### Records supplied:
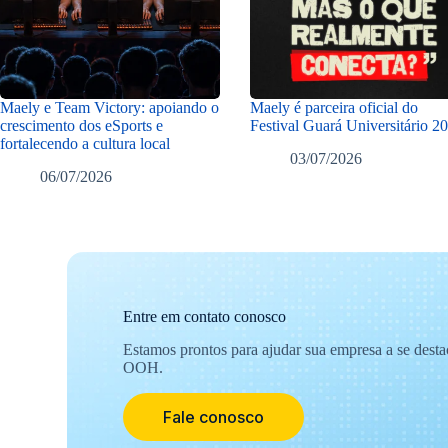
Maely e Team Victory: apoiando o
Maely é parceira oficial do
crescimento dos eSports e
Festival Guará Universitário 2
fortalecendo a cultura local
03/07/2026
06/07/2026
Entre em contato conosco
Estamos prontos para ajudar sua empresa a se dest
OOH.
Fale conosco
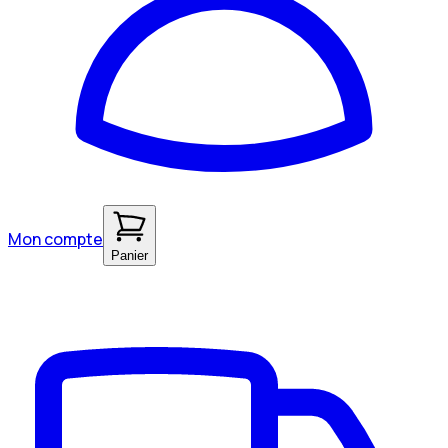
Mon compte
Panier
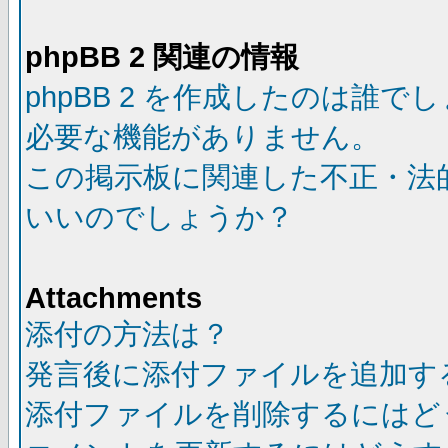
phpBB 2 関連の情報
phpBB 2 を作成したのは誰で
必要な機能がありません。
この掲示板に関連した不正・法
いいのでしょうか？
Attachments
添付の方法は？
発言後に添付ファイルを追加す
添付ファイルを削除するにはど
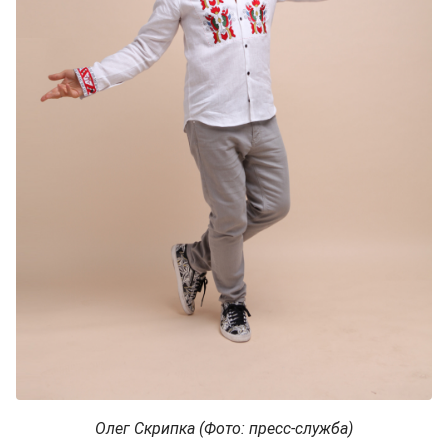
Олег Скрипка (Фото: пресс-служба)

### What needs to be done:
Filter the records above down to the lines that hold the string "conosco".

### Response below:
Entre em contato conosco
Fale conosco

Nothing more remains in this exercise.